È necessario ricordare, però, che ogni stereotipo nasce da un nucleo reale, da una verità emotiva riconosciuta e condivisa. Il problema non sta solo nell’iper-semplificazione dell’Italia e della sua cultura, ma anche – e soprattutto – nella perdita di profondità: non dovremmo mai dimenticarci che il Made in Italy affonda le sue radici nella nostra tradizione territoriale, caratterizzata dalle diversità culturali regionali che spesso sono abissali, figlie di un popolo storicamente frammentato.

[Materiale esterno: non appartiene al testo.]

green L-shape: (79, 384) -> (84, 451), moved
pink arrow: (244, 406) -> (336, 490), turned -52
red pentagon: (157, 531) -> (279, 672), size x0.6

È un patrimonio culturale che non si esaurisce nella “cartolina”, ma che continua a vivere nelle mani degli artigiani, negli storici quartieri italiani, nei piccoli borghi, nei dialetti e nei vecchi ricettari di famiglia.
L’Italia e la cultura del “Made in Italy” non sono né solo stereotipo né pura realtà, ma una narrazione collettiva che mescola verità e aspirazione, e forse è proprio in questa dicotomia che si cela il nostro fascino. Il mondo ama l’Italia e il Made in Italy perché, in fondo, ama l’idea che la propria vita possa avere i colori brillanti di un’opera d’arte e che da qualche parte esista ancora un luogo – reale o immaginato – dove il bello non è un’eccezione, ma una forma quotidiana di felicità.